▶ _What to produce_
Write out all the entries word for word, but skip any images.

▶ _Provided entries_
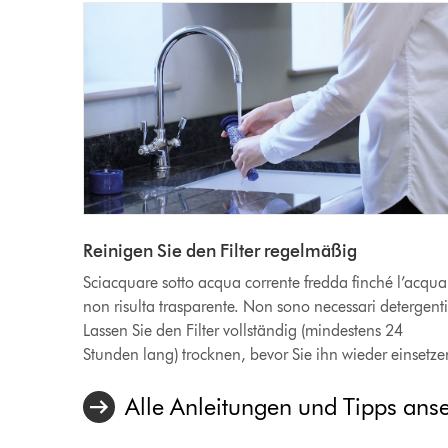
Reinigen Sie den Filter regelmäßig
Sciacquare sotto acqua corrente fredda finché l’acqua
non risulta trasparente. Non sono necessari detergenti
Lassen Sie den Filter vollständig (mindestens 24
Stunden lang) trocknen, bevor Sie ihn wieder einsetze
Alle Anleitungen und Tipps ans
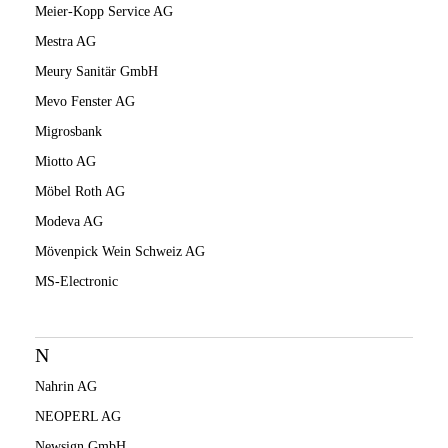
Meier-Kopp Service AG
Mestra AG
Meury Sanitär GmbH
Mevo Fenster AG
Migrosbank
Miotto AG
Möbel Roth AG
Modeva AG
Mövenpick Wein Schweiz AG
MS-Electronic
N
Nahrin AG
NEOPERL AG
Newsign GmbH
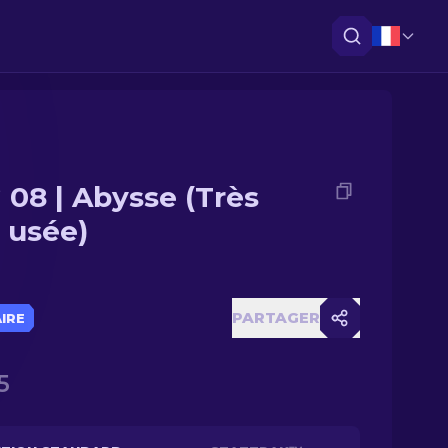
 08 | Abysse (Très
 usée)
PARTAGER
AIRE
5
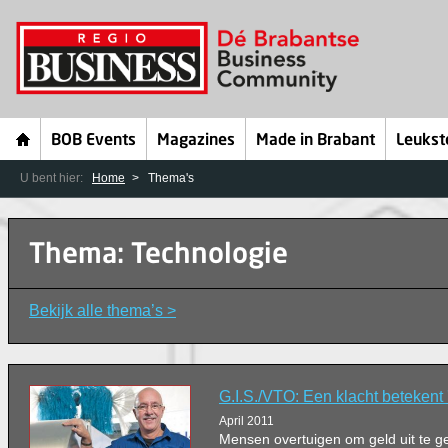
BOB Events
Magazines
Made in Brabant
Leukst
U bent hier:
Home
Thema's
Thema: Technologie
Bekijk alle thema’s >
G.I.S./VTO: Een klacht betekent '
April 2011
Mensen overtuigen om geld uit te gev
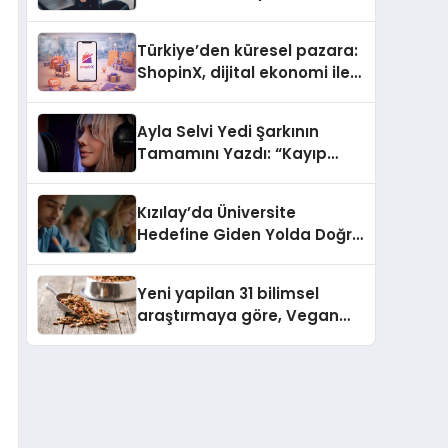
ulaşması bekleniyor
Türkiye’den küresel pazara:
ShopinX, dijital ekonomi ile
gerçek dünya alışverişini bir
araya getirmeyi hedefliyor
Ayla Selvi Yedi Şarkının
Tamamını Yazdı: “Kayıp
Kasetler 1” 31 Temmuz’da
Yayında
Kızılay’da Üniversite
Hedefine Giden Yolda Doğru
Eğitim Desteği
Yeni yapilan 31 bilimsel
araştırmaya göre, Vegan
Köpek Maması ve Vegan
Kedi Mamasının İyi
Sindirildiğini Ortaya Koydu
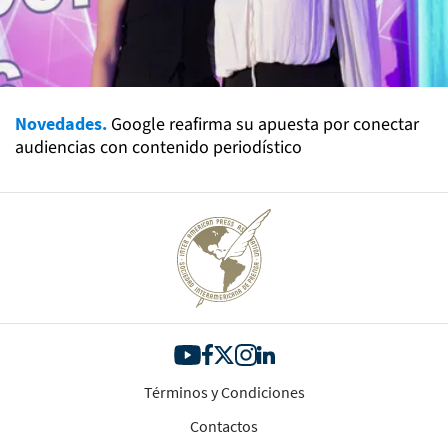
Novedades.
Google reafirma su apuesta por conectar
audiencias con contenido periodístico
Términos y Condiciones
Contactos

▶ _Response_
Reinigen Sie den Filter regelmäßig
Sciacquare sotto acqua corrente fredda finché l’acqua
non risulta trasparente. Non sono necessari detergenti
Lassen Sie den Filter vollständig (mindestens 24
Stunden lang) trocknen, bevor Sie ihn wieder einsetze
Alle Anleitungen und Tipps ans
Meier-Kopp Service AG
Mestra AG
Meury Sanitär GmbH
Mevo Fenster AG
Migrosbank
Miotto AG
Möbel Roth AG
Modeva AG
Mövenpick Wein Schweiz AG
MS-Electronic
N
Nahrin AG
NEOPERL AG
Newsign GmbH
 08 | Abysse (Très
 usée)
PARTAGER
AIRE
5
BOB Events
Magazines
Made in Brabant
Leukst
U bent hier:
Home
Thema's
Thema: Technologie
Bekijk alle thema’s >
G.I.S./VTO: Een klacht betekent '
April 2011
Mensen overtuigen om geld uit te gev
ulaşması bekleniyor
Türkiye’den küresel pazara:
ShopinX, dijital ekonomi ile
gerçek dünya alışverişini bir
araya getirmeyi hedefliyor
Ayla Selvi Yedi Şarkının
Tamamını Yazdı: “Kayıp
Kasetler 1” 31 Temmuz’da
Yayında
Kızılay’da Üniversite
Hedefine Giden Yolda Doğru
Eğitim Desteği
Yeni yapilan 31 bilimsel
araştırmaya göre, Vegan
Köpek Maması ve Vegan
Kedi Mamasının İyi
Sindirildiğini Ortaya Koydu
Novedades.
Google reafirma su apuesta por conectar
audiencias con contenido periodístico
Términos y Condiciones
Contactos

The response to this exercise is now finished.